Please your library user with typescript generic

In typescript, generic is a tool that api/library author to please its consumer. What does this means.

For example, as library developer, I want to create a higher order function to modify a an existing function, so that I can log the entering and exiting of the function 's execution. The following function does the job

function log (fn) {
  const name = fn.name;
  return function (...args) {
    console.log(`entering ${name}`);
    const rtn = fn(...args);
    console.log(`leaving ${name}`);
  };
}

function add(a:number, b: number) {
  return a + b;
}

add(1, 2);
add('1', '2'); //warning
//
const logAdd = log(add); //type information is lost
logAdd(1, 2);
logAdd('1', '2'); //no warning

When consuming the log function, the modified function run as expected, but it lost the signature of the original function, and it cannot type checking like the original function.

It is pretty easy to solve the problem by adding generic to the log function.
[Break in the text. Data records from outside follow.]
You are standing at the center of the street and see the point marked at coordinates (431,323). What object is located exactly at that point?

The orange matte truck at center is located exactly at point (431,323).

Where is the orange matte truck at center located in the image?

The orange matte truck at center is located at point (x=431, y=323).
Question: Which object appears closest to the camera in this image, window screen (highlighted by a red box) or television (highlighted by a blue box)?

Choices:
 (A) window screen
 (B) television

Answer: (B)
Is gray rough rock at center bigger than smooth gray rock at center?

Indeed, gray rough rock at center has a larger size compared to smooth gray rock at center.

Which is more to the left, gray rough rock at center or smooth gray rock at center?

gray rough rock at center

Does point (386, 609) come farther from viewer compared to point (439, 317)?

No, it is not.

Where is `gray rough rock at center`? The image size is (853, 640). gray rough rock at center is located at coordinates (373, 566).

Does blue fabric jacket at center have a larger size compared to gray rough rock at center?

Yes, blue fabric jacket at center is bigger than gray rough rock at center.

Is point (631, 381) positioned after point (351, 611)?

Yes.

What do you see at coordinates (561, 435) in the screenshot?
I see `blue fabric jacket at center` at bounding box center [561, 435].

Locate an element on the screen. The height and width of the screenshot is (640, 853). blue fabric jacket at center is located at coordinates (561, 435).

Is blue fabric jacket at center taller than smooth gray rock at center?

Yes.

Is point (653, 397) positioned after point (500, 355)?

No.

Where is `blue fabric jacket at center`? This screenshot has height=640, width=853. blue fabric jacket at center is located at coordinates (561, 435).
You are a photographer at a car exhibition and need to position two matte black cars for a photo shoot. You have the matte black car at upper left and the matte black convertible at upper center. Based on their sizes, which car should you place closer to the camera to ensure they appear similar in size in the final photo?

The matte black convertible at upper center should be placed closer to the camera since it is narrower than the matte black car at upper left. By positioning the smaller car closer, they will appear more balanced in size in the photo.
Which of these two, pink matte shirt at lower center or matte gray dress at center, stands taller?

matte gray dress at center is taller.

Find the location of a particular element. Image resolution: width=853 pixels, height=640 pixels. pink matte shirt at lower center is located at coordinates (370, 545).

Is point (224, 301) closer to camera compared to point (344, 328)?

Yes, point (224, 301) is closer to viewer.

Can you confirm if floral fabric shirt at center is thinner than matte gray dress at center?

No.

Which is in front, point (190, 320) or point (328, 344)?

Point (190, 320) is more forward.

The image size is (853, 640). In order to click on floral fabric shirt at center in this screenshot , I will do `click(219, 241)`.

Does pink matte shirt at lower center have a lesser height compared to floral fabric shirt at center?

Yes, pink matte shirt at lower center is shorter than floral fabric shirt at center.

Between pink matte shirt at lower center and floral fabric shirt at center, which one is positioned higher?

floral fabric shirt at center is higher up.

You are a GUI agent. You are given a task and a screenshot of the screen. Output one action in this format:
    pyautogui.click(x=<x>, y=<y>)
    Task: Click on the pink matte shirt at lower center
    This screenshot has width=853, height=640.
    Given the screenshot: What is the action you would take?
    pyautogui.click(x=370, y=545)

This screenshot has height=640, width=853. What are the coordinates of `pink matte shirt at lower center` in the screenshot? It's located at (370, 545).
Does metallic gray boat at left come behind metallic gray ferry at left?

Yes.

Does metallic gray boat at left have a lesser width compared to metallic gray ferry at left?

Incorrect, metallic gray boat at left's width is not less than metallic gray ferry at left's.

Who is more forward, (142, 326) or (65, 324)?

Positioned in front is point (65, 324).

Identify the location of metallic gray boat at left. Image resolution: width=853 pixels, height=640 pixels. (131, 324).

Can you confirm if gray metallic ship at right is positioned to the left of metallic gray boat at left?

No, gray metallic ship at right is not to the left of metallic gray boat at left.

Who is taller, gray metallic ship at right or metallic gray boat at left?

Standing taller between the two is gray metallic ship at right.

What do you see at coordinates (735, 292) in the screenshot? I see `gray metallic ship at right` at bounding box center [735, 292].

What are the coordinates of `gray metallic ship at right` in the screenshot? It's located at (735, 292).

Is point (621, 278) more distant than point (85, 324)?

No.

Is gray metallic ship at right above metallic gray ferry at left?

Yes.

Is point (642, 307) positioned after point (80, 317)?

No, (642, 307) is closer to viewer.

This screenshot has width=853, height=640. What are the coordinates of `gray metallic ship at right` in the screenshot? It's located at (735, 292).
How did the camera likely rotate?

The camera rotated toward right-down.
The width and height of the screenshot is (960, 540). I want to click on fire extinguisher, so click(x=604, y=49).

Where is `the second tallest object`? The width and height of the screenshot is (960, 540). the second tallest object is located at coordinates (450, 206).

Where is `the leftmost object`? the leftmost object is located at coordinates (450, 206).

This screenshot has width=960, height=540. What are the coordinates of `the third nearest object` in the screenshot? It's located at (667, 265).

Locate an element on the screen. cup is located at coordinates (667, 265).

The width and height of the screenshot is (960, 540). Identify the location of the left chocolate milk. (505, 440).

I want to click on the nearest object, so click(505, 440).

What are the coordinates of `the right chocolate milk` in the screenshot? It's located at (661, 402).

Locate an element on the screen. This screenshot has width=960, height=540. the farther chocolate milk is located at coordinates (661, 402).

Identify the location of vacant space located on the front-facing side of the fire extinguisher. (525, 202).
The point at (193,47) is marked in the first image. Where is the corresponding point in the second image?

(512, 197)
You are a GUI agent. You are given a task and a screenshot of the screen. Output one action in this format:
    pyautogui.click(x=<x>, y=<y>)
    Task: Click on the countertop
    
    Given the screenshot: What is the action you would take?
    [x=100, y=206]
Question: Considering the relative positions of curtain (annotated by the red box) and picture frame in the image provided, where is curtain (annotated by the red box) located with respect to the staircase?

function log<T extends (...args) => any>(fn: T) {
  const name = fn.name;
  return function (...args) {
    console.log(`entering ${name}`);
    const rtn = fn(...args);
    console.log(`leaving ${name}`);
  } as T;
}

function add(a:number, b: number) {
  return a + b;
}

add(1, 2);
add('1', '2'); //warning
//
const logAdd = log(add); //type information is retained.
logAdd(1, 2);
logAdd('1', '2'); //warning

Now the modified function has all the type information of the original function. The way it works is that typescript infer the type of input argument, and pass along the type along.